Le contexte symbolique : En cas de réponse positive du Cojo, décisionnaire, la FIDE a déjà trouvé où poser ses pions. Bachar Kouatly : « le tournoi olympique d’échecs se jouerait à la Sorbonne, qui a déjà donné son accord. C’est là que Pierre de Coubertin a annoncé il y a 130 ans [127 ans pour être exact] le rétablissement des Jeux olympiques. » A l’échelle des échecs, 2024 sera une année importante, celle des 100 ans de la fondation de la Fédé internationale. C’était à Paris.

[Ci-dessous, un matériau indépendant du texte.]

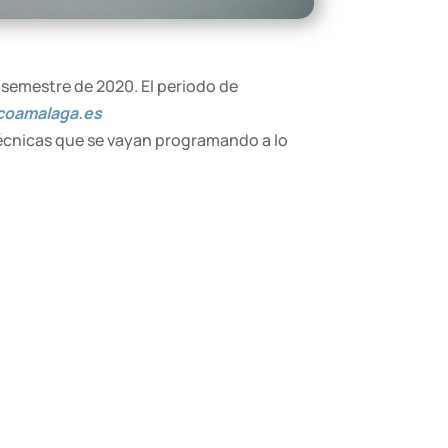
 semestre de 2020. El periodo de
oamalaga.es
técnicas que se vayan programando a lo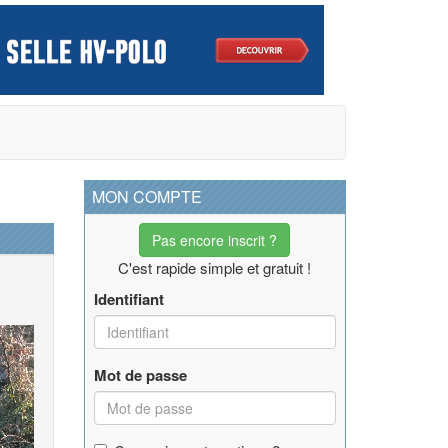
MON COMPTE
Pas encore inscrit ?
C'est rapide simple et gratuit !
Identifiant
Mot de passe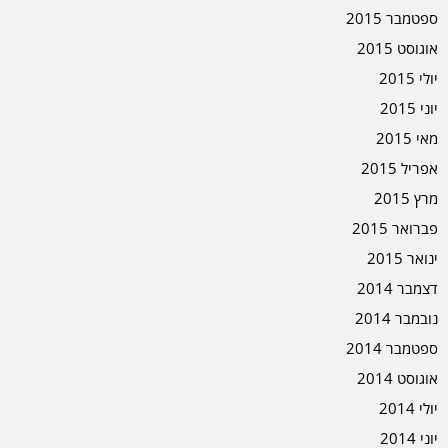
ספטמבר 2015
אוגוסט 2015
יולי 2015
יוני 2015
מאי 2015
אפריל 2015
מרץ 2015
פברואר 2015
ינואר 2015
דצמבר 2014
נובמבר 2014
ספטמבר 2014
אוגוסט 2014
יולי 2014
יוני 2014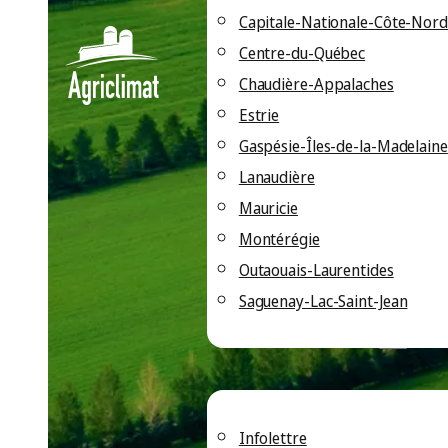
Capitale-Nationale-Côte-Nord
Centre-du-Québec
Chaudière-Appalaches
Agriclima
Estrie
Gaspésie-Îles-de-la-Madelaine
Lanaudière
fermes e
Mauricie
Montérégie
Outaouais-Laurentides
pour le f
Saguenay-Lac-Saint-Jean
Rester informé
Infolettre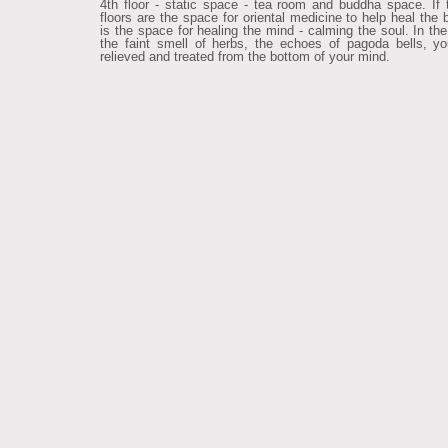
4th floor - static space - tea room and buddha space. If 
floors are the space for oriental medicine to help heal the 
is the space for healing the mind - calming the soul. In the
the faint smell of herbs, the echoes of pagoda bells, yo
relieved and treated from the bottom of your mind.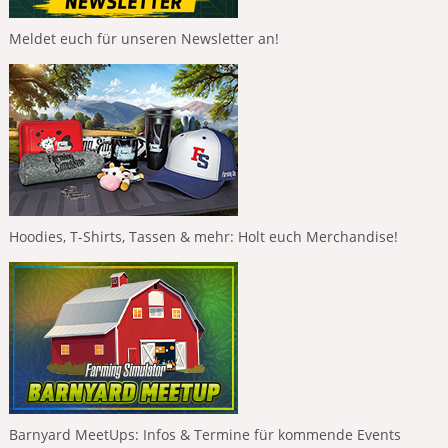
Meldet euch für unseren Newsletter an!
Hoodies, T-Shirts, Tassen & mehr: Holt euch Merchandise!
Barnyard MeetUps: Infos & Termine für kommende Events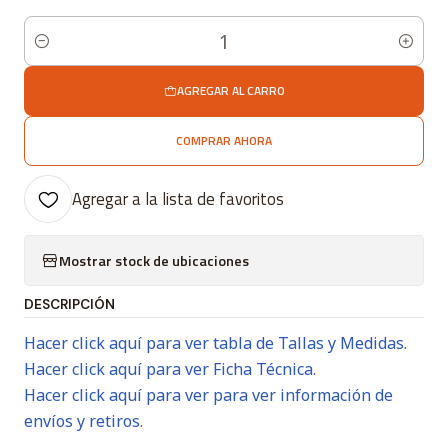
Cantidad
AGREGAR AL CARRO
COMPRAR AHORA
Agregar a la lista de favoritos
Mostrar stock de ubicaciones
DESCRIPCIÓN
Hacer click aquí para ver tabla de Tallas y Medidas.
Hacer click aquí para ver Ficha Técnica.
Hacer click aquí para ver para ver información de
envíos y retiros.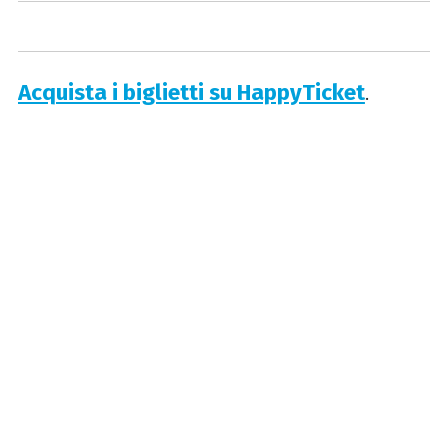
Acquista i biglietti su HappyTicket
.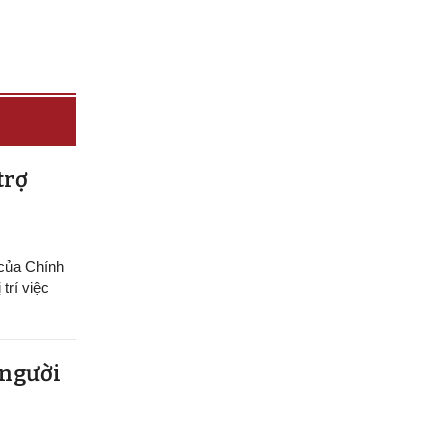
trợ
 của Chính
trí việc
 người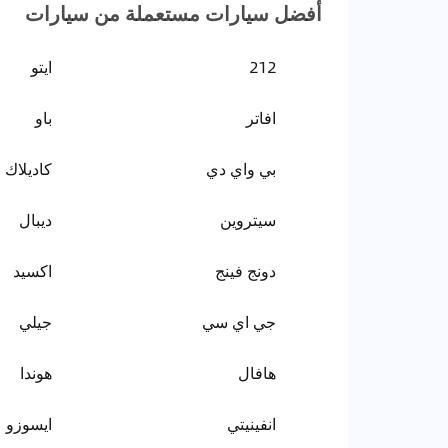
أفضل سيارات مستعملة من سيارات
212
ايتو
افاتر
باو
بي واي دي
كاديلاك
سيتروين
ديبال
دونج فينج
اكسيد
جي اي سي
جيلي
هافال
هوندا
انفينيتي
ايسوزو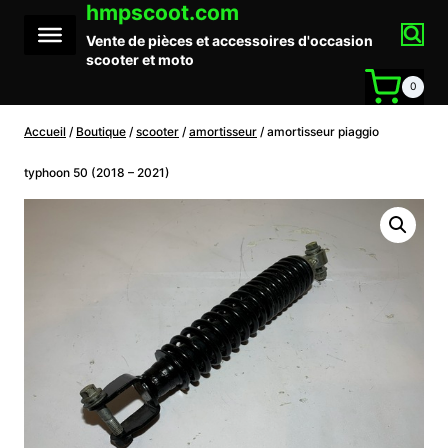
hmpscoot.com
Aller
au
Vente de pièces et accessoires d'occasion
contenu
scooter et moto
0
Accueil
/
Boutique
/
scooter
/
amortisseur
/
amortisseur piaggio
typhoon 50 (2018 – 2021)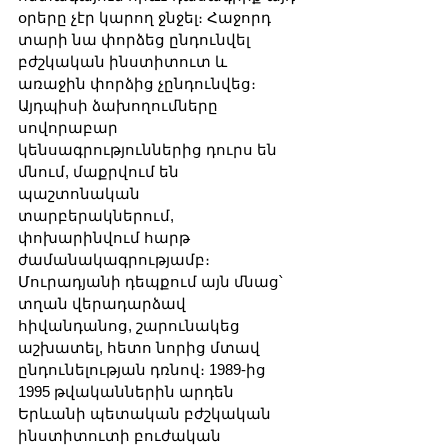
օրերը չէր կարող ջնջել։ Հաջորդ 
տարի նա փորձեց ընդունվել 
բժշկական ինստիտուտ և 
առաջին փորձից չընդունվեց։ 
Այդպիսի ձախողումները 
սովորաբար 
կենսագրություններից դուրս են 
մնում, մաքրվում են 
պաշտոնական 
տարբերակներում, 
փոխարինվում հարթ 
ժամանակագրությամբ։ 
Մուրադյանի դեպքում այն մնաց՝ 
տղան վերադարձավ 
հիվանդանոց, շարունակեց 
աշխատել, հետո նորից մտավ 
ընդունելության դռնով։ 1989-ից 
1995 թվականներին արդեն 
Երևանի պետական բժշկական 
ինստիտուտի բուժական 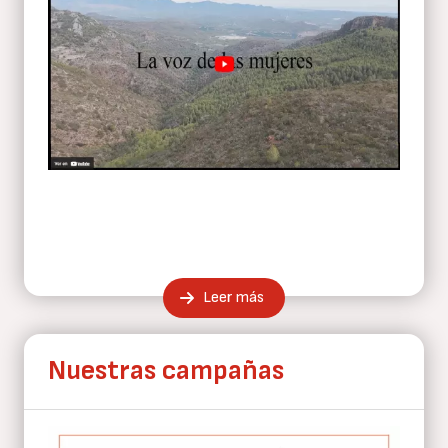
Leer más
Nuestras campañas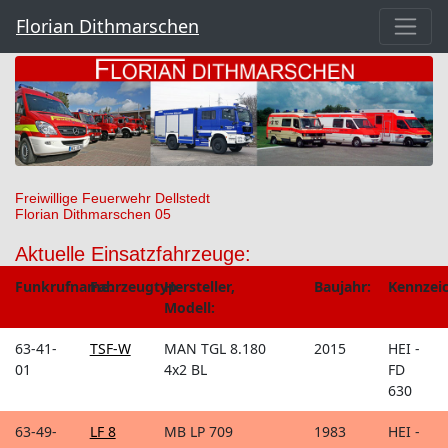
Florian Dithmarschen
Freiwillige Feuerwehr Dellstedt
Florian Dithmarschen 05
Aktuelle Einsatzfahrzeuge:
Funkrufname:
Fahrzeugtyp:
Hersteller,
Baujahr:
Kennzei
Modell:
63-41-
TSF-W
MAN TGL 8.180
2015
HEI -
01
4x2 BL
FD
630
63-49-
LF 8
MB LP 709
1983
HEI -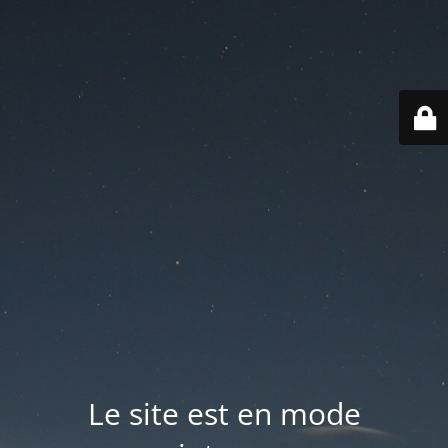
Le site est en mode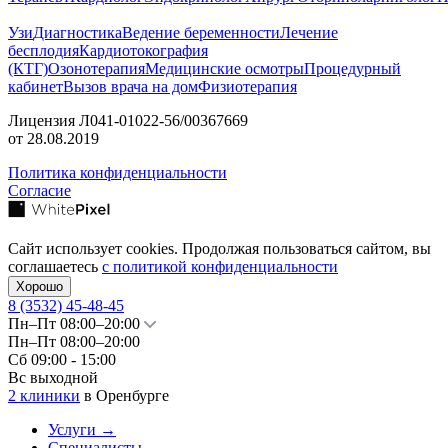
Узи
Диагностика
Ведение беременности
Лечение
бесплодия
Кардиотокография
(КТГ)
Озонотерапия
Медицинские осмотры
Процедурный
кабинет
Вызов врача на дом
Физиотерапия
Лицензия Л041-01022-56/00367669
от 28.08.2019
Политика конфиденциальности
Согласие
Сайт использует cookies. Продолжая пользоваться сайтом, вы
соглашаетесь
с политикой конфиденциальности
Хорошо
8 (3532)
45-48-45
Пн–Пт 08:00–20:00
Пн–Пт 08:00–20:00
Сб 09:00 - 15:00
Вс выходной
2 клиники
в Оренбурге
Услуги
→
Специалисты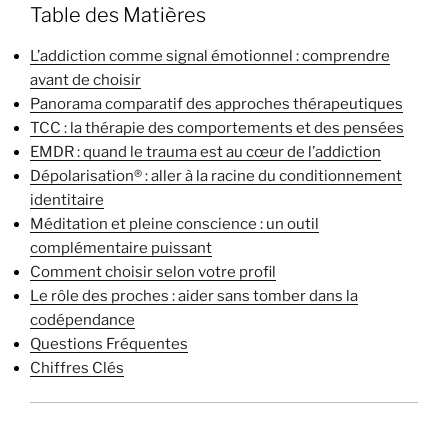
Table des Matières
L’addiction comme signal émotionnel : comprendre
avant de choisir
Panorama comparatif des approches thérapeutiques
TCC : la thérapie des comportements et des pensées
EMDR : quand le trauma est au cœur de l’addiction
Dépolarisation® : aller à la racine du conditionnement
identitaire
Méditation et pleine conscience : un outil
complémentaire puissant
Comment choisir selon votre profil
Le rôle des proches : aider sans tomber dans la
codépendance
Questions Fréquentes
Chiffres Clés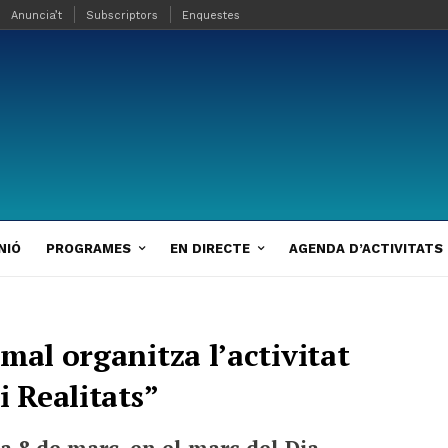
Anuncia’t
Subscriptors
Enquestes
NIÓ
PROGRAMES
EN DIRECTE
AGENDA D’ACTIVITATS
mal organitza l’activitat
i Realitats”
ia 8 de març, en el marc del Dia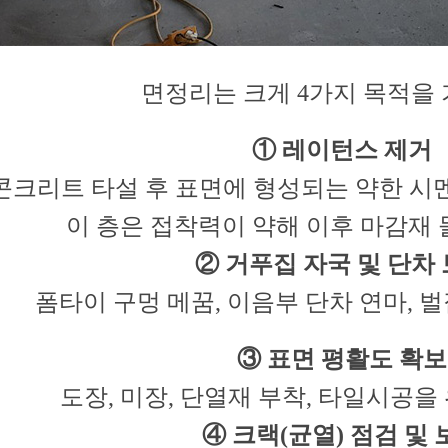
면정리는 크게 4가지 목적을 
① 레이턴스 제거
콘크리트 타설 후 표면에 형성되는 약한 시
이 층은 접착력이 약해 이후 마감재 
② 거푸집 자국 및 단차
폼타이 구멍 메꿈, 이음부 단차 연마, 벌집(
③ 표면 평활도 확보
도장, 미장, 단열재 부착, 타일시공을
④ 크랙(균열) 점검 및 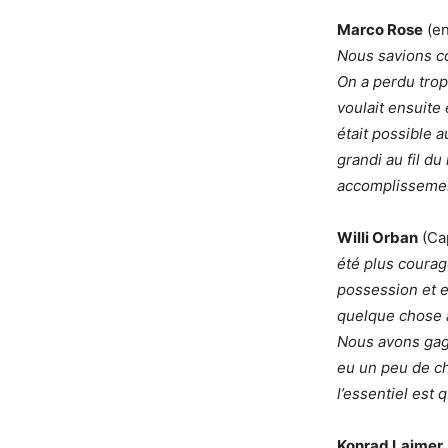
Marco Rose
(en
Nous savions co
On a perdu trop
voulait ensuite
était possible a
grandi au fil d
accomplissement
Willi Orban
(Cap
été plus courag
possession et 
quelque chose à 
Nous avons gagn
eu un peu de ch
l’essentiel est
Konrad Laimer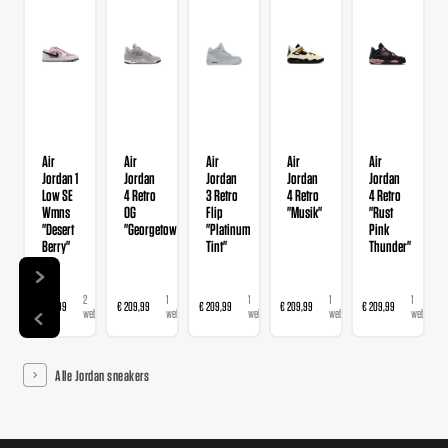
Air
Air
Air
Air
Air
Jordan 1
Jordan
Jordan
Jordan
Jordan
Low SE
4 Retro
3 Retro
4 Retro
4 Retro
Wmns
OG
Flip
"Musik"
"Rust
"Desert
"Georgetown"
"Platinum
Pink
Berry"
Tint"
Thunder"
2
1
1
1
1
€ 139,99
€ 209,99
€ 209,99
€ 209,99
€ 209,99
webshops
webshop
webshop
webshop
webshop
Alle Jordan sneakers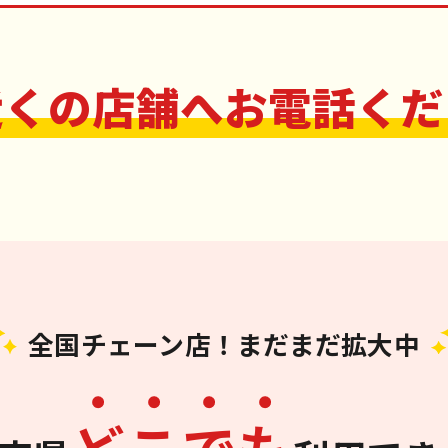
近くの店舗へお電話くだ
全国チェーン店！まだまだ拡大中
ど
こ
で
も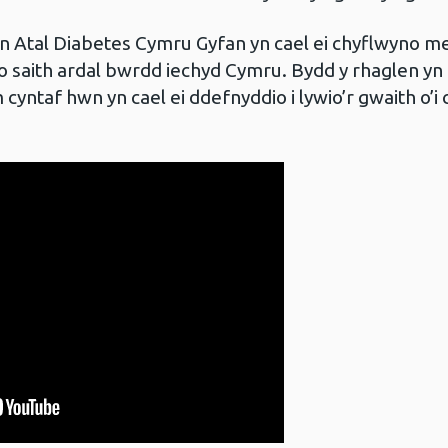
n Atal Diabetes Cymru Gyfan yn cael ei chyflwyno me
o saith ardal bwrdd iechyd Cymru. Bydd y rhaglen y
 cyntaf hwn yn cael ei ddefnyddio i lywio’r gwaith o’i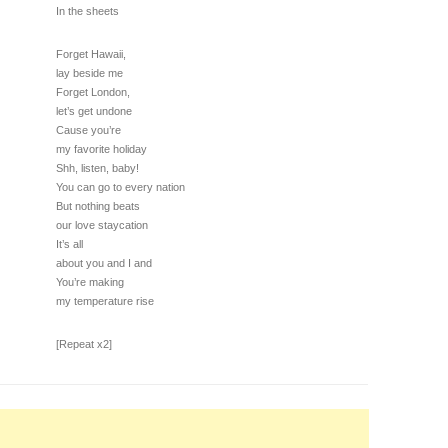
In the sheets
Forget Hawaii,
lay beside me
Forget London,
let’s get undone
Cause you’re
my favorite holiday
Shh, listen, baby!
You can go to every nation
But nothing beats
our love staycation
It’s all
about you and I and
You’re making
my temperature rise
[Repeat x2]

Les principaux acteurs de la discipline ont aussi en tête de sensibiliser à un sport qui, malgré internet, pâtit encore d’une image trop inaccessible au goût de Dvorkovich. Nous en avons été les premiers bénéficiaires. En plus de repartir avec un plateau d’échecs, Sophie Milliet et le boss de la FIDE se sont livrés à une joute improvisée en cadence blitz. Pion capture pion, fou capture fou. Pause. Grattage de tête. C’est quand même autre chose que nos parties sur la ligne 13.